La filosofía de D. Fadrique era el sensualismo de Condillac, que él consideraba como el
non plus ultra
de la especulación humana.

En cuanto a la política, nuestro D. Fadrique era un liberal anacrónico en España. Por los años de 1783, cuando vio morir a Tupac-Amaru, era casi como un radical de ahora.

Todo esto se encadenaba y se fundaba en una teodicea algo confusa y somera, pero común entonces. D. Fadrique creía en Dios y se imaginaba que tenía ciencia de Dios, representándosele como inteligencia suprema y libre, que hizo el mundo porque quiso, y luego le ordenó y arregló según los más profundos principios de la mecánica y de la física. A pesar del
Cándido
, novela que le hacía florar de risa, D. Fadrique era casi tan optimista como el Dr. Pangloss, y tenía por cierto que todo estaba divinamente bien y que nada podía estar mejor de lo que estaba. El mal le parecía un accidente, por más que a menudo se pasmase de que ocurriera con tanta frecuencia y de que fuera tan grande, y el bien le parecía lo substancial, positivo e importante que había en todo.

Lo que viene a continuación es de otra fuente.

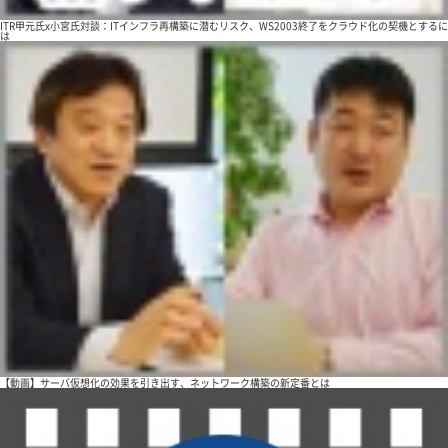
ITR甲元氏x小宮氏対談：ITインフラ再構築に潜むリスク、WS2003終了をクラウド化の契機とするに
は
【動画】サーバ仮想化の効果を引き出す、ネットワーク構築の新定番とは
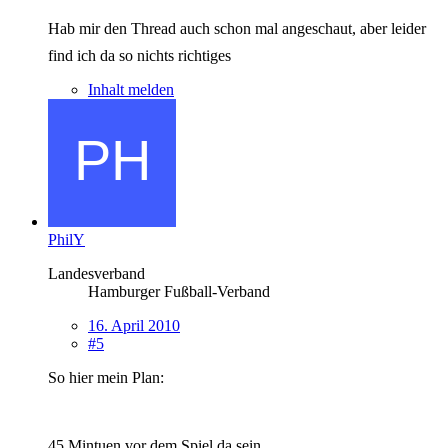
Hab mir den Thread auch schon mal angeschaut, aber leider
find ich da so nichts richtiges
Inhalt melden
PhilY
Landesverband
Hamburger Fußball-Verband
16. April 2010
#5
So hier mein Plan:
45 Mintuen vor dem Spiel da sein.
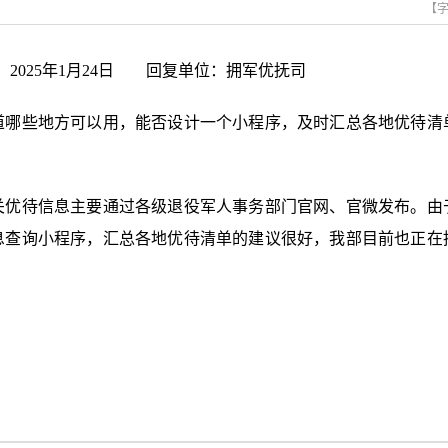
【
：2025年1月24日 回复单位：拥军优抚司
道哪些地方可以用，能否设计一个小程序，及时汇总各地优待清
关优待信息主要通过各级退役军人事务部门官网、官微发布。由
息查询小程序，汇总各地优待清单的建议很好，我部目前也正在
！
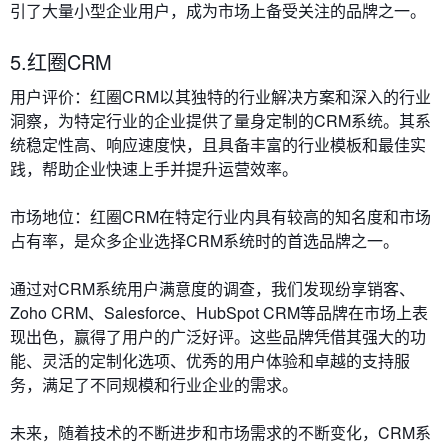
引了大量小型企业用户，成为市场上备受关注的品牌之一。
5.
红圈CRM
用户评价：红圈CRM以其独特的行业解决方案和深入的行业
洞察，为特定行业的企业提供了量身定制的CRM系统。其系
统稳定性高、响应速度快，且具备丰富的行业模板和最佳实
践，帮助企业快速上手并提升运营效率。
市场地位：红圈CRM在特定行业内具有较高的知名度和市场
占有率，是众多企业选择CRM系统时的首选品牌之一。
通过对CRM系统用户满意度的调查，我们发现纷享销客、
Zoho CRM、Salesforce、HubSpot CRM等品牌在市场上表
现出色，赢得了用户的广泛好评。这些品牌凭借其强大的功
能、灵活的定制化选项、优秀的用户体验和卓越的支持服
务，满足了不同规模和行业企业的需求。
未来，随着技术的不断进步和市场需求的不断变化，CRM系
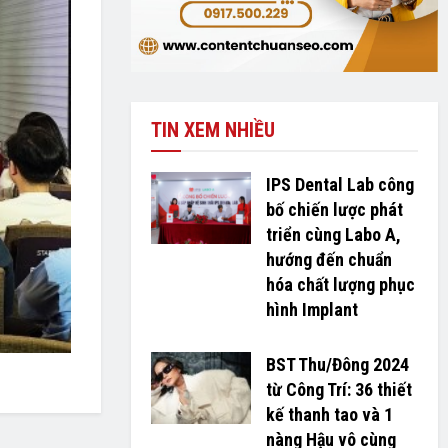
TIN XEM NHIỀU
IPS Dental Lab công
bố chiến lược phát
triển cùng Labo A,
hướng đến chuẩn
hóa chất lượng phục
hình Implant
BST Thu/Đông 2024
từ Công Trí: 36 thiết
kế thanh tao và 1
nàng Hậu vô cùng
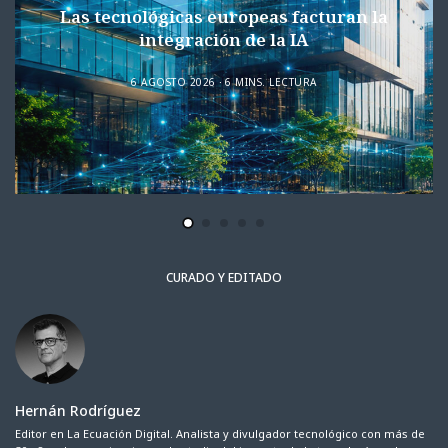
Las tecnológicas europeas facturan la
integración de la IA
6 AGOSTO 2026
6 MINS. LECTURA
CURADO Y EDITADO
Hernán Rodríguez
Editor en La Ecuación Digital. Analista y divulgador tecnológico con más de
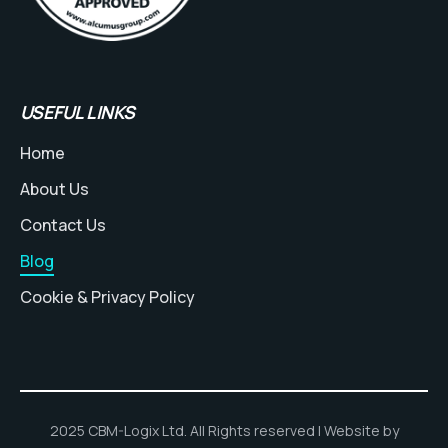
USEFUL LINKS
Home
About Us
Contact Us
Blog
Cookie & Privacy Policy
2025 CBM-Logix Ltd. All Rights reserved | Website by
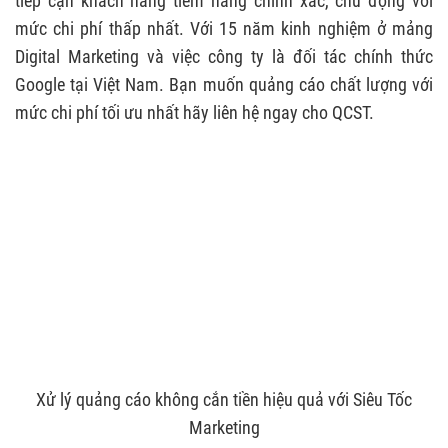
tiếp cận khách hàng tiềm năng chính xác, chủ động với
mức chi phí thấp nhất. Với 15 năm kinh nghiệm ở mảng
Digital Marketing và việc công ty là đối tác chính thức
Google tại Việt Nam. Bạn muốn quảng cáo chất lượng với
mức chi phí tối ưu nhất hãy liên hệ ngay cho QCST.
Xử lý quảng cáo không cắn tiền hiệu quả với Siêu Tốc
Marketing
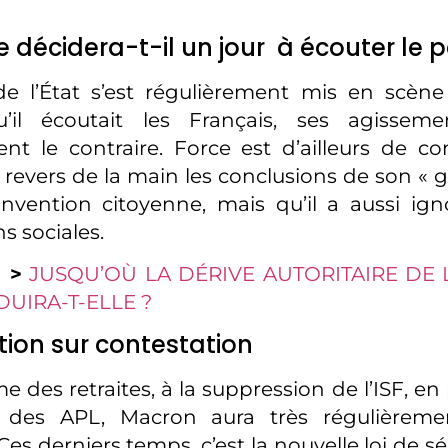
 décidera-t-il un jour à écouter le 
 de l’État s’est régulièrement mis en scèn
 qu’il écoutait les Français, ses agissem
ent le contraire. Force est d’ailleurs de con
 revers de la main les conclusions de son « 
nvention citoyenne, mais qu’il a aussi ign
s sociales.
 >
JUSQU’OÙ LA DÉRIVE AUTORITAIRE DE
UIRA-T-ELLE ?
ion sur contestation
e des retraites, à la suppression de l’ISF, en
 des APL, Macron aura très régulièreme
es derniers temps, c’est la nouvelle loi de sé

Sobre el espíritu y la materia, sobre la vida ultramundana y sobre la justificación de la Providencia, basada en compensaciones de eterna duración, D. Fadrique estaba muy dudoso; pero su optimismo era tal, que veía demostrada y hasta patente la bondad del cielo, sin salir de este mundo sublunar y de la vida que vivimos. Verdad es que para ello había adoptado una teoría, novísima entonces. Y decimos que la había adoptado, y no que la había inventado, porque no nos consta, aunque bien pudo ser que la inventase; ya que cuando llega el momento y suena la hora de que nazca una idea y de que se formule un sistema, la idea nace y, el sistema se formula en mil cabezas a la vez, si bien la gloria de la invención se la lleva aquel que por escrito o de palabra le expone con más claridad, precisión o elegancia.